Null is Bollocks
3 min read

Null is Bollocks

This is a blog post I wrote while working on a Java heavy project. It was spurred by adoption of Java 8 being on the horizon, as well as some frustrating code dives to figure out which code paths in a document handling pipeline could lead to null values.

Null is bollocks.

Null and popular misspellings of null, such as nil, exist in a swag of programming languages, and a lot of what I say here I'd say about any version of null, but let's talk about it in Java.

Null subverts the type system. Null says for some non primitive type you can have something of that type, or you can have nothing. A special type of nothing that explodes when you try to interact with it. Fantastic, really good.
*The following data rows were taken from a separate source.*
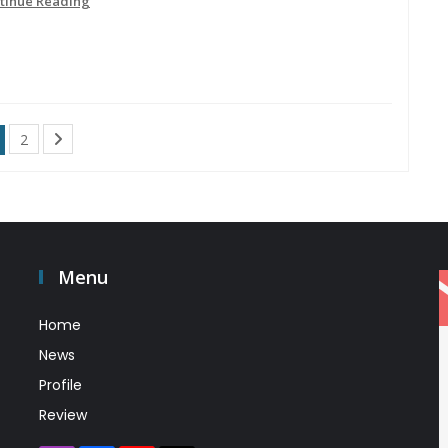
tinue Reading
2
Menu
Home
News
Profile
Review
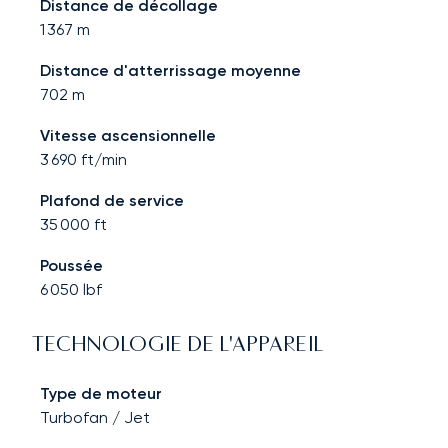
Distance de décollage
1 367
m
Distance d'atterrissage moyenne
702
m
Vitesse ascensionnelle
3 690
ft/min
Plafond de service
35 000
ft
Poussée
6 050
lbf
TECHNOLOGIE DE L'APPAREIL
Type de moteur
Turbofan / Jet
Null is used to represent a lot of things, uninitialized objects, return value for failed methods, termination conditions, objects that have been deleted... But we're living in the future, and we can do better than just calling all of these things null. Before we get to how we do better, let's talk about why we should.

That references can implicitly be null complicates code: you need explicit null checks and you need code to handle null pointers!

Okay, but here's the real wind up (for me, anyway): it complicates mental processing of code. If we're looking at some non primitive reference, we better have some understanding of the context, because that sucka could be nulled! Calling a function that returns a String? Could be a null! We now need to check some docs, read some code, and/or add null checks to code. And if we are given back a null instead of a real, honest String, what does that tell us? Probably that something went wrong, but it doesn't tell us much about what went wrong.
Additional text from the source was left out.